Le fou rire du premier alpha me stoppa net.

- Et risquer les représailles de toute la population féminine de la meute ? Railla Lawrence. Je préférerai qu’on m’enfonce des tiges de bambou sous les ongles.

Je masquai avec difficulté le sourire que m’inspirait sa remarque. Ces cinq hommes, les plus puissants lycans qu’il m’ait été donné de rencontrer, qui avaient le pouvoir de faire plier l’échine à des êtres capables de soulever des voitures à bouts de bras, capitulaient tous face à la rancune féminine.

- Elles ne feront rien qui puisse indisposer Michael. Tenta de me rassurer Graham, un sourire encourageant sur les lèvres.

Je notai bien que mon indisposition possible ne pesait pas lourd dans la balance.

- Qu’elles essaient ! Se moqua gentiment mon compagnon en passant un bras possessif autour de mes épaules. À leurs risques et périls !

Raphaël fut le seul à m’observer tandis que les autres reportaient tous leur attention sur Michael. Il semblait donc bien être le seul à comprendre le sens réel des mots de mon compagnon. En cas d’attaque, je saurai me défendre seule.

- Bien ! À présent que les présentations officielles ont été faites, que diriez-vous de nous rendre là où les festivités vont réellement avoir lieu ? Proposa Michael.

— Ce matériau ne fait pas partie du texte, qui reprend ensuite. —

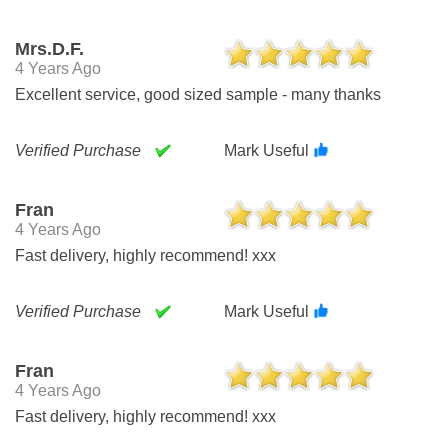
Mrs.d.f.
4 Years Ago
Excellent service, good sized sample - many thanks
Verified Purchase
Mark Useful
Fran
4 Years Ago
Fast delivery, highly recommend! xxx
Verified Purchase
Mark Useful
Fran
4 Years Ago
Fast delivery, highly recommend! xxx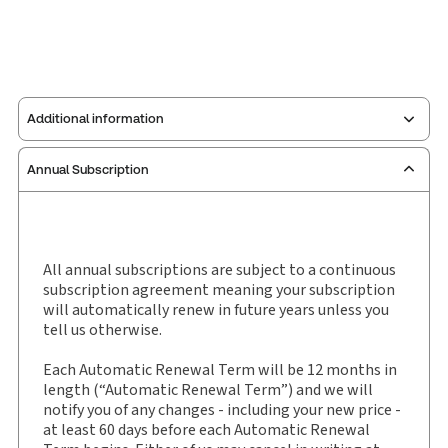
Additional information
Annual Subscription
Publisher:
Sweet & Maxwell
Service Number:
30791405
ISBN:
0144-3321
Publication date:
1981-01-04
All annual subscriptions are subject to a continuous
subscription agreement meaning your subscription
Practice area:
Criminal law & procedure
will automatically renew in future years unless you
Jurisdiction:
England & Wales
tell us otherwise.
External Product Title:
Criminal Appeal Reports
Each Automatic Renewal Term will be 12 months in
(Sentencing), Law report, Subscription
length (“Automatic Renewal Term”) and we will
Subscription Number:
30791404
notify you of any changes - including your new price -
Available Formats:
Book
at least 60 days before each Automatic Renewal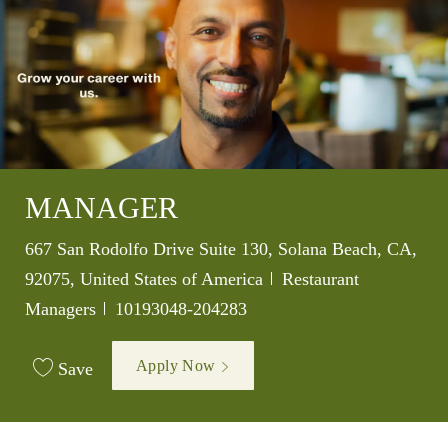
MANAGER
Location
667 San Rodolfo Drive Suite 130, Solana Beach, CA,
Category
92075, United States of America
Restaurant
Job Id
Managers
10193048-204283
Apply Now
Save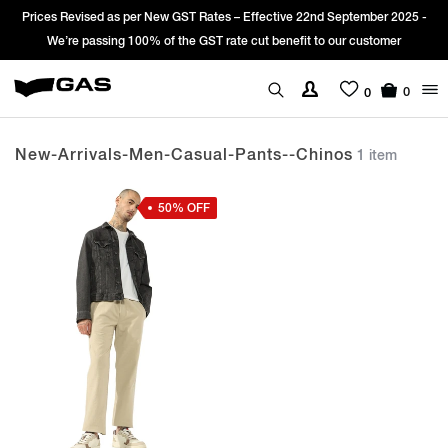
Prices Revised as per New GST Rates – Effective 22nd September 2025 -
We’re passing 100% of the GST rate cut benefit to our customer
0
0
New-Arrivals-Men-Casual-Pants--chinos
1 item
50% OFF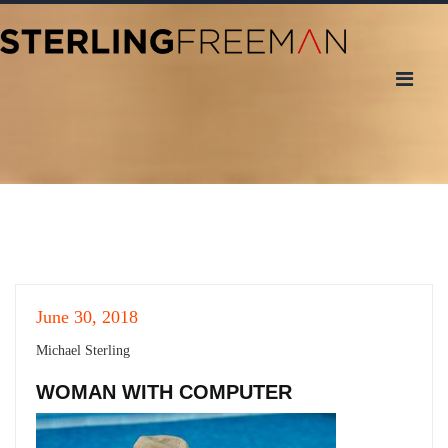
June 30, 2018
Michael Sterling
WOMAN WITH COMPUTER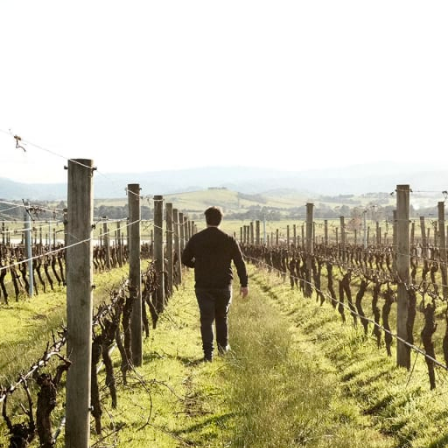
Punt Road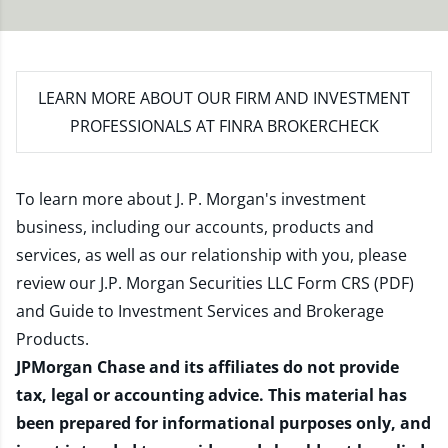
LEARN MORE
ABOUT OUR FIRM AND INVESTMENT
PROFESSIONALS AT FINRA BROKERCHECK
To learn more about J. P. Morgan's investment
business, including our accounts, products and
services, as well as our relationship with you, please
review our
J.P. Morgan Securities LLC Form CRS (PDF)
and
Guide to Investment Services and Brokerage
Products
.
JPMorgan Chase and its affiliates do not provide
tax, legal or accounting advice. This material has
been prepared for informational purposes only, and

- Très bonne idée. Acquiesça Raphaël. Je suis certain que nos lieutenants s’en sortent tous très bien mais notre arrivée devrait calmer les petites tensions qui ont déjà sans doute fait leur apparition.

- Dans ce cas, je vous souhaite à tous bonne chance pour ce tournoi placé sous les meilleurs auspices. Ajouta mon loup en indiquant la sortie aux alphas.

La pièce se vida dans les secondes qui suivirent, beaucoup moins silencieusement et de manière bien moins organisée qu’au moment de l’arrivée.

Michael et moi fermâmes la marche, ce qui me permit d’analyser tranquillement les différentes personnalités que je venais de rencontrer.

Concernant Raphaël, ma première impression semblait se confirmer, et je faisais entièrement confiance au jugement de Michael à son sujet. Lawrence et Graham me paraissaient sinon dignes de confiance, du moins tout à fait fréquentables. En revanche, je m’interrogeais sérieusement sur le compte de Carson. Il n’avait pas ouvert la bouche une seule fois durant ce court entretien, et quelque chose me disait que ça n’avait rien à voir avec une hypothétique timidité et tout à voir avec une volonté manifeste de ne pas nous adresser la parole. Je comprenais le choix de Thomas de ne pas traiter avec lui pour s’adresser au loup auquel il souhaitait poser quelques questions.

Quoi qu’il en soit, ce tournoi promettait d’être intéressant.